La escritura ha supuesto para esta valenciana la nota discordante en su ordenada y planificada vida (estudios, trabajo, familia).

Licenciada en Derecho por vocación, a los 24 años ya era funcionaria de carrera del Cuerpo Superior de la Administración de su Comunidad Autónoma y estaba casada; y a los 33 había completado la familia con los dos hijos (hijas) que quería tener. Planes cumplidos sin duda.

Pero a los 42 años sufrió un desengaño profesional que le provocó una pequeña depresión, y buscando un estímulo empezó a escribir historias, al principio sin ninguna intención de publicar.

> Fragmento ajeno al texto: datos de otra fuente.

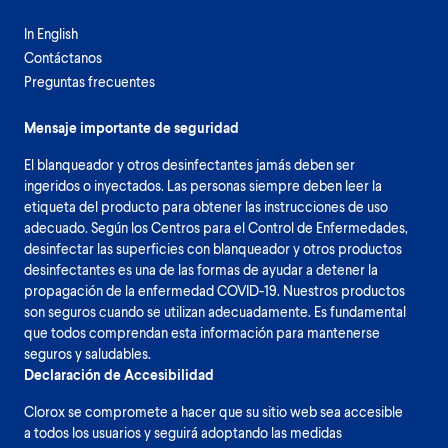
In English
Contáctanos
Preguntas frecuentes
Mensaje importante de seguridad
El blanqueador y otros desinfectantes jamás deben ser
ingeridos o inyectados. Las personas siempre deben leer la
etiqueta del producto para obtener las instrucciones de uso
adecuado. Según los Centros para el Control de Enfermedades,
desinfectar las superficies con blanqueador y otros productos
desinfectantes es una de las formas de ayudar a detener la
propagación de la enfermedad COVID-19. Nuestros productos
son seguros cuando se utilizan adecuadamente. Es fundamental
que todos comprendan esta información para mantenerse
seguros y saludables.
Declaración de Accesibilidad
Clorox se compromete a hacer que su sitio web sea accesible
a todos los usuarios y seguirá adoptando las medidas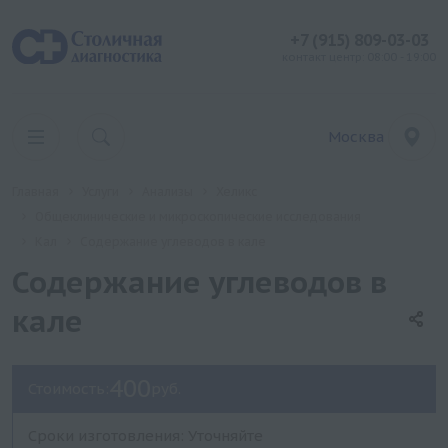
+7 (915) 809-03-03
контакт центр: 08:00 - 19:00
Москва
Главная
Услуги
Анализы
Хеликс
Общеклинические и микроскопические исследования
Кал
Содержание углеводов в кале
Содержание углеводов в
кале
400
Стоимость:
руб.
Сроки изготовления: Уточняйте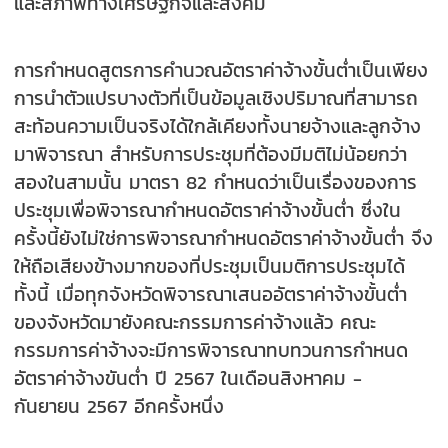
และสภาพทางเศรษฐกิจและสังคม
การกำหนดสูตรการคำนวณอัตราค่าจ้างขั้นต่ำเป็นเพียง
การนำตัวแปรบางตัวที่เป็นข้อมูลเชิงปริมาณที่สามารถ
สะท้อนความเป็นจริงได้ใกล้เคียงทั้งนายจ้างและลูกจ้าง
มาพิจารณา สำหรับการประชุมที่ต้องมีมติไม่น้อยกว่า
สองในสามนั้น มาตรา 82 กำหนดว่าเป็นเรื่องของการ
ประชุมเพื่อพิจารณากำหนดอัตราค่าจ้างขั้นต่ำ ซึ่งใน
ครั้งนี้ยังไม่ใช่การพิจารณากำหนดอัตราค่าจ้างขั้นต่ำ จึง
ให้ถือเสียงข้างมากของที่ประชุมเป็นมติการประชุมได้
ทั้งนี้ เมื่อทุกจังหวัดพิจารณาเสนออัตราค่าจ้างขั้นต่ำ
ของจังหวัดมายังคณะกรรมการค่าจ้างแล้ว คณะ
กรรมการค่าจ้างจะมีการพิจารณาทบทวนการกำหนด
อัตราค่าจ้างขันต่ำ ปี 2567 ในเดือนสิงหาคม -
กันยายน 2567 อีกครั้งหนึ่ง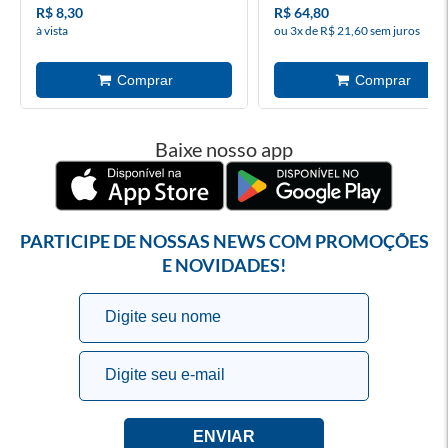
R$ 8,30
R$ 64,80
à vista
ou 3x de R$ 21,60 sem juros
Baixe nosso app
PARTICIPE DE NOSSAS NEWS COM PROMOÇÕES
E NOVIDADES!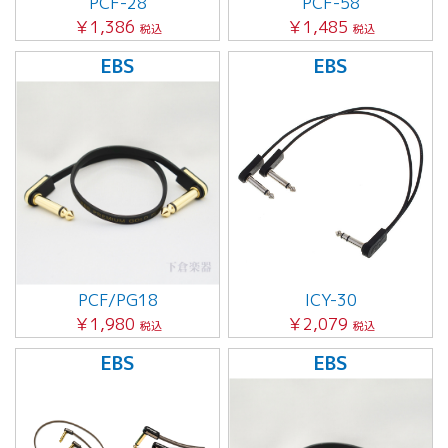
PCF-28
PCF-58
￥1,386
￥1,485
税込
税込
EBS
EBS
PCF/PG18
ICY-30
￥1,980
￥2,079
税込
税込
EBS
EBS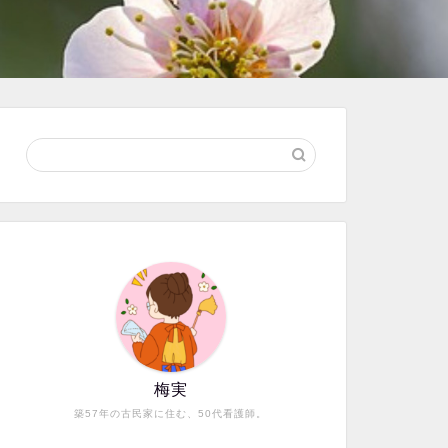
梅実
築57年の古民家に住む、50代看護師。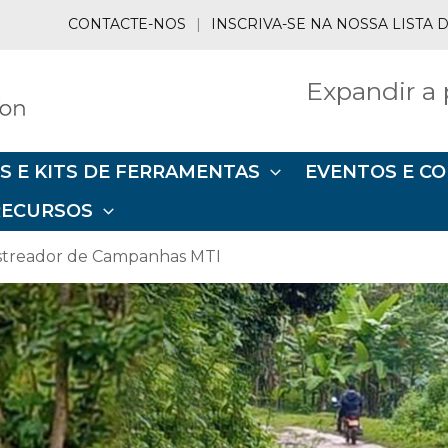
CONTACTE-NOS
|
INSCRIVA-SE NA NOSSA LISTA
Expandir a 
S E KITS DE FERRAMENTAS
EVENTOS E C
RECURSOS
streador de Campanhas MTI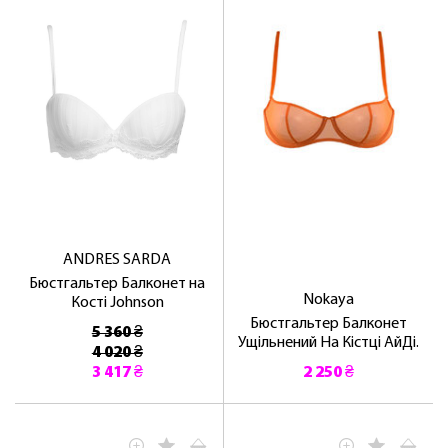
ANDRES SARDA
Бюстгальтер Балконет на
Nokaya
Кості Johnson
Бюстгальтер Балконет
5 360 ₴
Ущільнений На Кістці АйДі.
4 020 ₴
3 417 ₴
2 250 ₴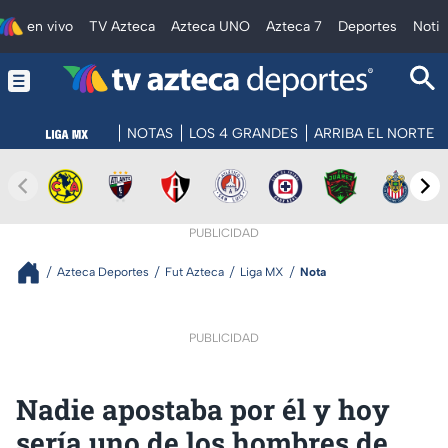
en vivo
TV Azteca
Azteca UNO
Azteca 7
Deportes
Notic
NOTAS
LOS 4 GRANDES
ARRIBA EL NORTE
PUBLICIDAD
Azteca Deportes
Fut Azteca
Liga MX
Nota
PUBLICIDAD
Nadie apostaba por él y hoy
sería uno de los hombres de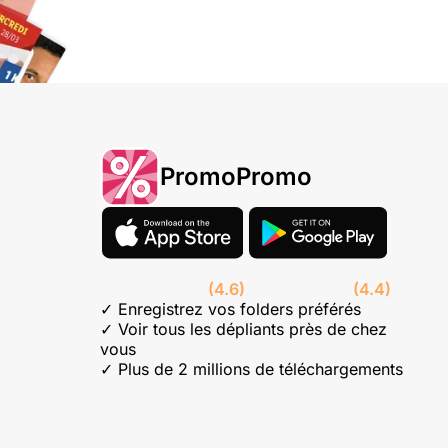
PromoPromo
(4.6)
(4.4)
✓ Enregistrez vos folders préférés
✓ Voir tous les dépliants près de chez
vous
✓ Plus de 2 millions de téléchargements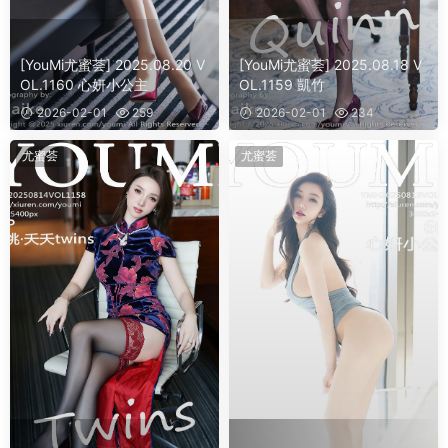
[YouMi尤蜜荟] 2025.08.20 V
[YouMi尤蜜荟] 2025.08.18 V
OL.1160 心妍小公主
OL.1159 凱竹
2026-02-01
259
2026-02-01
234
尤蜜荟
尤蜜荟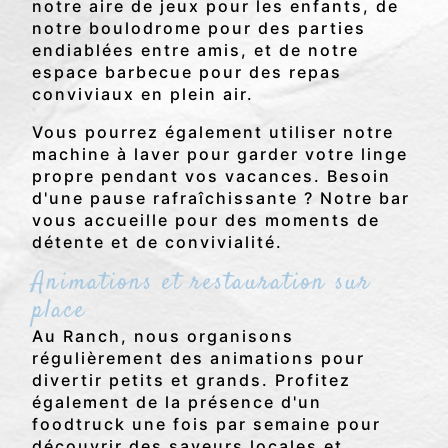
notre aire de jeux pour les enfants, de
notre boulodrome pour des parties
endiablées entre amis, et de notre
espace barbecue pour des repas
conviviaux en plein air.
Vous pourrez également utiliser notre
machine à laver pour garder votre linge
propre pendant vos vacances. Besoin
d'une pause rafraîchissante ? Notre bar
vous accueille pour des moments de
détente et de convivialité.
Animations et restauration sur
place
Au Ranch, nous organisons
régulièrement des animations pour
divertir petits et grands. Profitez
également de la présence d'un
foodtruck une fois par semaine pour
découvrir des saveurs locales et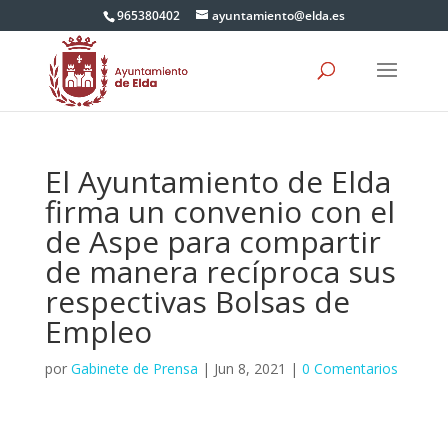
965380402
ayuntamiento@elda.es
El Ayuntamiento de Elda
firma un convenio con el
de Aspe para compartir
de manera recíproca sus
respectivas Bolsas de
Empleo
por
Gabinete de Prensa
|
Jun 8, 2021
|
0 Comentarios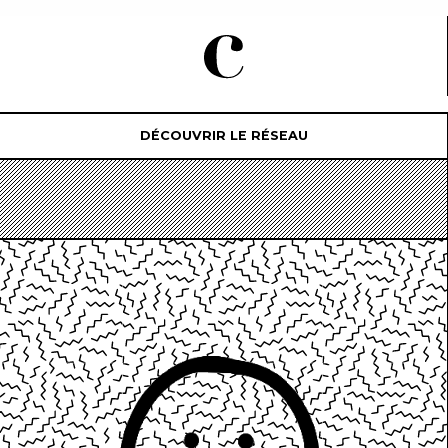
DÉCOUVRIR LE RÉSEAU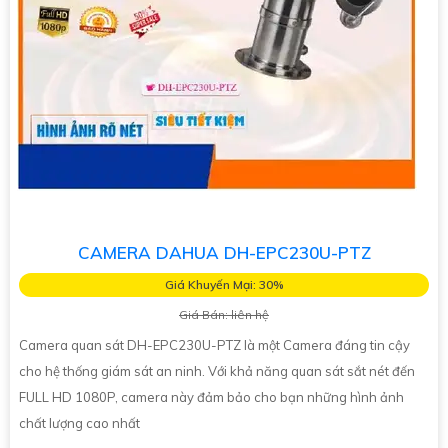
CAMERA DAHUA DH-EPC230U-PTZ
Giá Khuyến Mại: 30%
Giá Bán: liên hệ
Camera quan sát DH-EPC230U-PTZ là một Camera đáng tin cậy
cho hệ thống giám sát an ninh. Với khả năng quan sát sắt nét đến
FULL HD 1080P, camera này đảm bảo cho bạn những hình ảnh
chất lượng cao nhất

Sin embargo, aquí ha sido donde ha acabado reinando el caos, porque su primera publicación, No pierdas la esperanza es la sexta novela de su cuenta particular, mientras que Casarse por amor está sobrevalorado es la número trece. Fuera supersticiones, ¿no?

Pues sí, para compensar y en un año 2017 recién estrenado, llegó Cuando la vida es sexo, la número 7 de esta cuenta, el número cabalístico, el número de la suerte.

Y para terminar, una pequeña dosis de autobiografía con el relato Un amor de verano, un desamor de otoño y una fábrica de muebles. Hay que atreverse a todo.

Casarse por amor está sobrevalorado

 

Un matrimonio de conveniencia más atípico de lo habitual. Dos cónyuges muy distintos. Él, una estrella de la música con un lado oscuro; ella, una joven estudiante hispano-británica obligada a desdoblarse en dos mujeres diferentes. Un contrato matrimonial especial, sin sexo ni convivencia, pero con muchos secretos. Una historia ágil y entretenida, pero también de superación y crecimiento.